[REQUIREMENT] Lines from the listing below that contain the string "Angel" are to be reported.
::: DATA TO USE
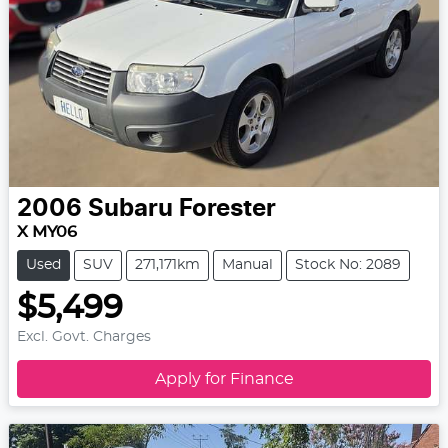
2006
Subaru
Forester
X MY06
Used
SUV
271,171km
Manual
Stock No: 2089
$5,499
Excl. Govt. Charges
Apply for Finance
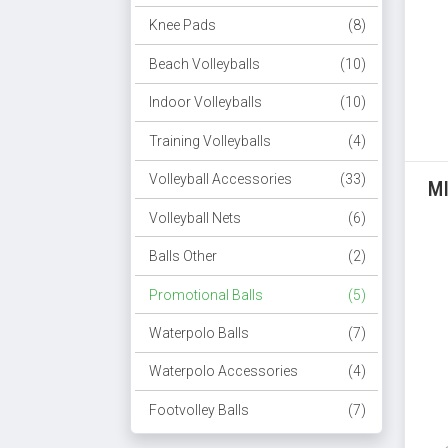
Knee Pads
(8)
Beach Volleyballs
(10)
Indoor Volleyballs
(10)
Training Volleyballs
(4)
Volleyball Accessories
(33)
M
Volleyball Nets
(6)
Balls Other
(2)
Promotional Balls
(5)
Waterpolo Balls
(7)
Waterpolo Accessories
(4)
Footvolley Balls
(7)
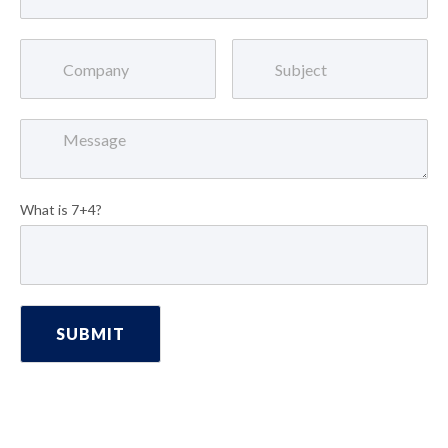
What is 7+4?
SUBMIT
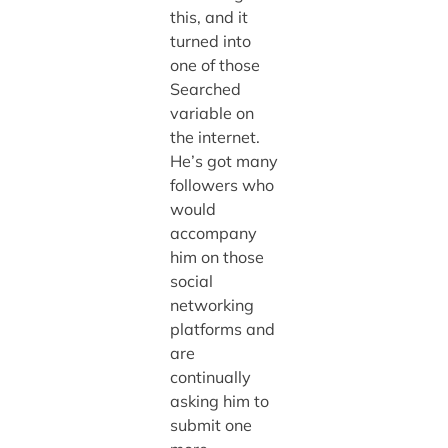
this, and it
turned into
one of those
Searched
variable on
the internet.
He’s got many
followers who
would
accompany
him on those
social
networking
platforms and
are
continually
asking him to
submit one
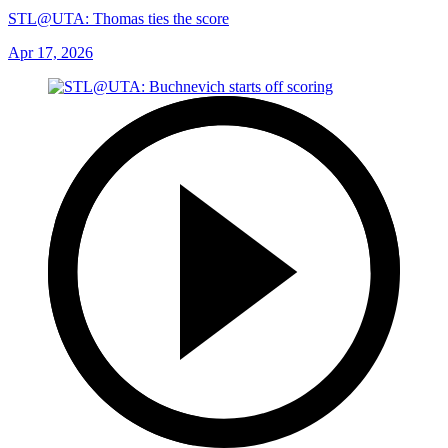
STL@UTA: Thomas ties the score
Apr 17, 2026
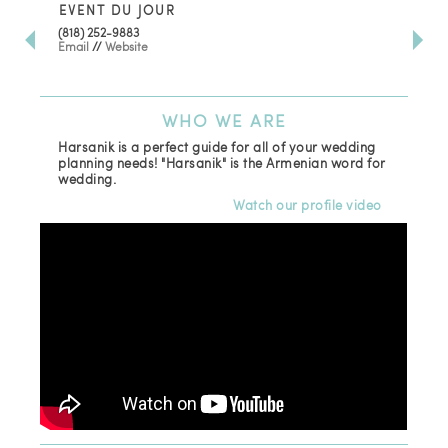
EVENT DU JOUR
JE
(818) 252-9883
411 
Email
//
Website
Los
(81
Ema
WHO
WE ARE
Harsanik is a perfect guide for all of your wedding
planning needs! "Harsanik" is the Armenian word for
wedding.
Watch our profile video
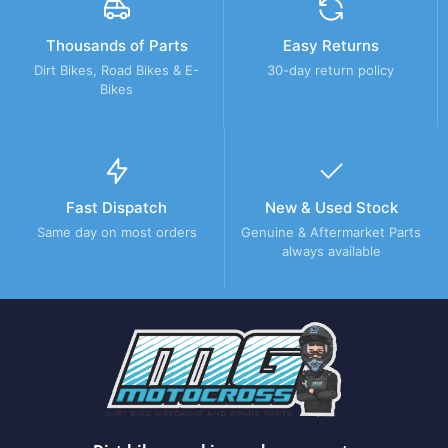
Thousands of Parts
Easy Returns
Dirt Bikes, Road Bikes & E-
30-day return policy
Bikes
Fast Dispatch
New & Used Stock
Same day on most orders
Genuine & Aftermarket Parts
always available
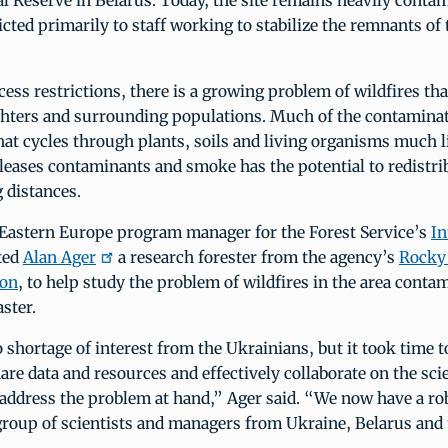
l Reserve in Belarus. Today, the site remains heavily conta
ricted primarily to staff working to stabilize the remnants of
cess restrictions, there is a growing problem of wildfires th
ighters and surrounding populations. Much of the contamina
at cycles through plants, soils and living organisms much l
eleases contaminants and smoke has the potential to redistri
g distances.
 Eastern Europe program manager for the Forest Service’s
In
ited
Alan Ager
a research forester from the agency’s
Rocky
ion
, to help study the problem of wildfires in the area conta
ster.
shortage of interest from the Ukrainians, but it took time 
are data and resources and effectively collaborate on the sci
 address the problem at hand,” Ager said. “We now have a ro
group of scientists and managers from Ukraine, Belarus and 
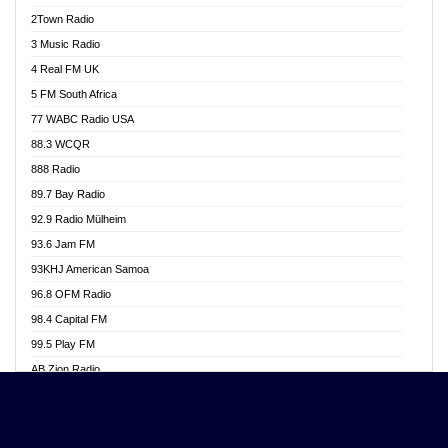
Akwasi Awuah Online
2Town Radio
Alag radio
3 Music Radio
Alive Ghana News
4 Real FM UK
Alpha Radio 104.9FM
5 FM South Africa
Ananse Radio
77 WABC Radio USA
Anapua 105.1 FM
88.3 WCQR
Angel 102.9 FM
888 Radio
Angel 95.5 FM Takoradi
89.7 Bay Radio
Angel 96.1 FM
92.9 Radio Mülheim
Angel FM 92.3 Sunyani
93.6 Jam FM
Apollo FM
93KHJ American Samoa
Aposglobal Online Radio
96.8 OFM Radio
Ark 107.1 FM
98.4 Capital FM
Asafo 99.1 FM
99.5 Play FM
Asempa 94.7 FM
AB Zion Radio
Ashh 101.1 FM
Abaawa Radio UK
ASSPA Radio
Abem FM
Atinka 104.7 FM
Abibiman Radio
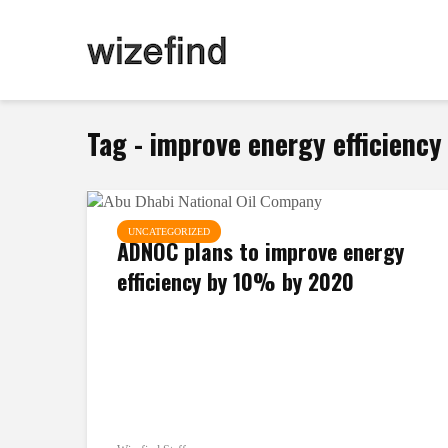
Tag - improve energy efficienc
UNCATEGORIZED
ADNOC plans to improve energy
efficiency by 10% by 2020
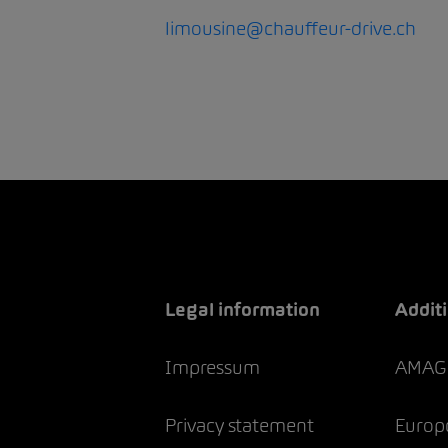
limousine@chauffeur-drive.ch
Legal information
Additi
Impressum
AMAG 
Privacy statement
Europc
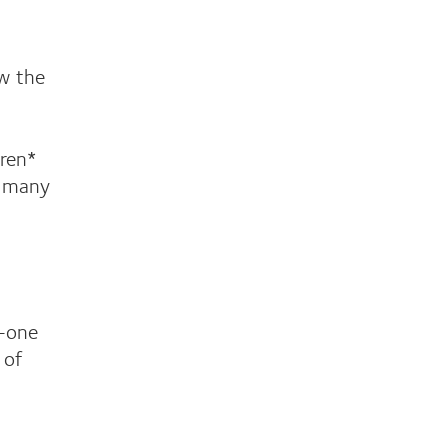
ow the
dren*
n many
n-one
 of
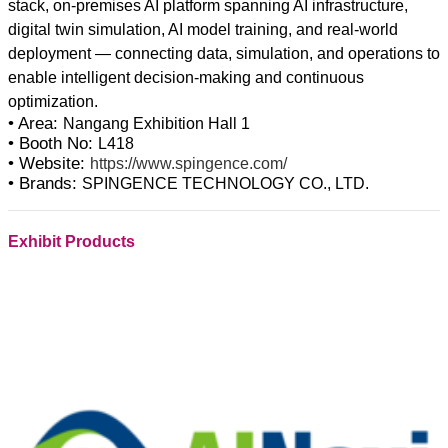
stack, on-premises AI platform spanning AI infrastructure,
digital twin simulation, AI model training, and real-world
deployment — connecting data, simulation, and operations to
enable intelligent decision-making and continuous
• Area:
Nangang Exhibition Hall 1
• Booth No:
L418
• Website:
https://www.spingence.com/
• Brands:
SPINGENCE TECHNOLOGY CO., LTD.
Exhibit Products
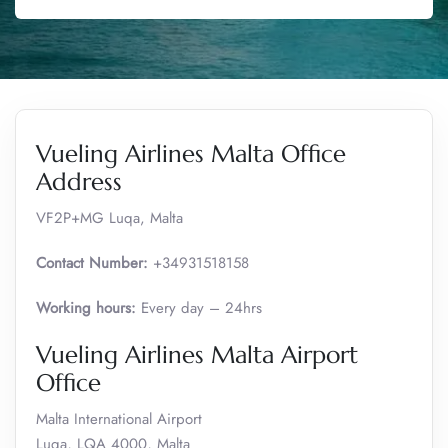
Vueling Airlines Malta Office
Address
VF2P+MG Luqa, Malta
Contact Number:
+34931518158
Working hours:
Every day – 24hrs
Vueling Airlines Malta Airport
Office
Malta International Airport
Luqa, LQA 4000, Malta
::::::
[YOUR SOLUTION]
Angel 102.9 FM
Angel 95.5 FM Takoradi
Angel 96.1 FM
Angel FM 92.3 Sunyani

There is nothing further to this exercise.